No doubt each system has it’s strong points and weak points. But I am reminded about an American physician’s comment about the US health system. “We spend most of our medical dollars on the most extraordinary technologically advanced medical equipment and facilities to save the life of a handful of children, but at the same time we let thousands die from a lack of basic preventative medicine.”

I think the French system is more concerned about trying to get the most education to the largest percentage of students. And (in spite of old slogans about “leaving no child behind”) the American education system is more about providing the tools that an extraordinary student can use to excel to his full potential. There is a different basic social premise working somewhere under those philosophies.

Theoretically the result would be a stronger broad education in the general populace in France, but more brilliant individuals in the US. Hard to say, but...

No doubt if a child has a privileged background and involved parents he is going to overcome the shortcomings of either system.

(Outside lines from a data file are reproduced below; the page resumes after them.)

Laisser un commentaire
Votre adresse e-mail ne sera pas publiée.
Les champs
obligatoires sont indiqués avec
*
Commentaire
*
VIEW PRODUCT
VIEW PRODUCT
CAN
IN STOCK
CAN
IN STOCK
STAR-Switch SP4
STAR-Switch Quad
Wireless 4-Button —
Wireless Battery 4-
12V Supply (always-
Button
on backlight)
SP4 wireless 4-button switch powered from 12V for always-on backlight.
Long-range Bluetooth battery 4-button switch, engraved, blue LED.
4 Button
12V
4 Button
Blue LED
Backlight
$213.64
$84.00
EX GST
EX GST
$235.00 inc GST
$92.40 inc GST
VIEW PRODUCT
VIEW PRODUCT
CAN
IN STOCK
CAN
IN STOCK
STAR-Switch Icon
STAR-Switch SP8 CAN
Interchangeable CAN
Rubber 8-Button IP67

But for the majority of the others... where do you think they have the best chance of getting a quality education.

PS: Watering down film scripts... Hey the French definitely have a problem recognizing their own hypocrisies. Well any shortcoming at all, for that matter. :)))))

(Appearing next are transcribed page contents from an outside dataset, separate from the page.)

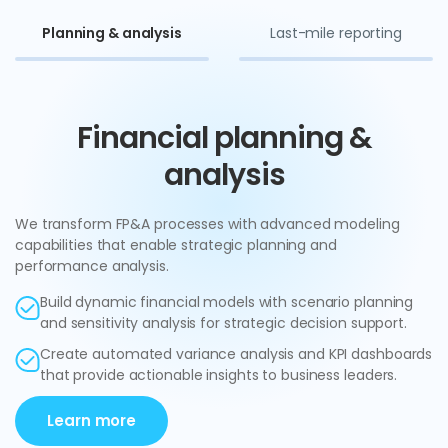
Planning & analysis
Last-mile reporting
Financial planning &
analysis
We transform FP&A processes with advanced modeling
capabilities that enable strategic planning and
performance analysis.
Build dynamic financial models with scenario planning
and sensitivity analysis for strategic decision support.
Create automated variance analysis and KPI dashboards
that provide actionable insights to business leaders.
Learn more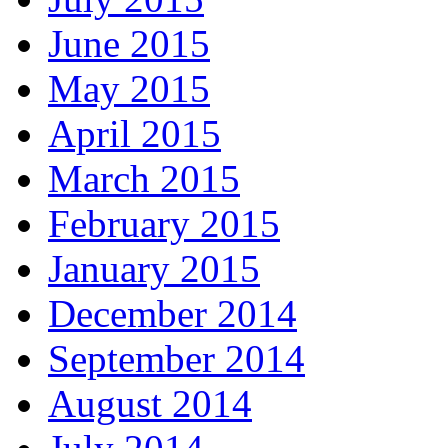
June 2015
May 2015
April 2015
March 2015
February 2015
January 2015
December 2014
September 2014
August 2014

Betty: you don’t have to let this comment post. It was ridiculously long!

Betty C. said...

Papadesdeux -- I posted it anyway! I was hoping to get some debate going...

tica said...

La Moma, I enjoyed it. I thought the filming/sets and acting was brilliant.

I'm off to read the other two links you have here;

Bill Maher always is a good read!

Jann said...

I think I better start reading the other links,too~enjoyed reading the comments above! I love a healthy debate!

Betty C. said...

I'm glad to get so many comments on this post - -I think I'll repeat the concept from time to time. I like opening up discussion.

cigalechanta said...

Marion C. has Piaf's body languge down pat and the incredible three hour make-up, including shaving her forehead has her looking so like the Little Sparrow. Her lip sync is perfect. You would never know that this is the tall beauty, Russell Crowe's love interest in A GOOD YEAR or the prostitute who kills the German officer in A VERY LONG ENGAGEMENT. The script lcked, ther were gaps, no mention of her contributions during the war years or her famous lovers, but yet, it's worth seeing.

Aralena said...

Thanks for posting the mean Mom article. I found it incredibly biased, exaggerated, and offensive! And I'm American, raised by hippies in Big Sur, California! If that's what passes for journalism at Telegraph, all I can say is, yikes.

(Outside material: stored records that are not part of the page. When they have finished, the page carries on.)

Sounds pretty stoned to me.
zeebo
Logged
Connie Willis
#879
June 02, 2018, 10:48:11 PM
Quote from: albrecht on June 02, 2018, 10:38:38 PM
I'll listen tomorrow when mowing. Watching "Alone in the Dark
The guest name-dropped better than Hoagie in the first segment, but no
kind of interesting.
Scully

I have seen examples of these military mamans, but usually in Passy or Parc de Monceau. Just as I've seen abusive, negligent, insane parenting in the U.S. Stepping out of these wealthy areas, however, one can very easily come upon doting, mellow French mothers who wouldn't dare kick their children or let them eat sand in the name of teaching them a lesson. I know a few of them, and while they are strict and understand that the role of a parent is to impart good behavior to their child so that they won't run around terrorizing the world, they aren't "mean."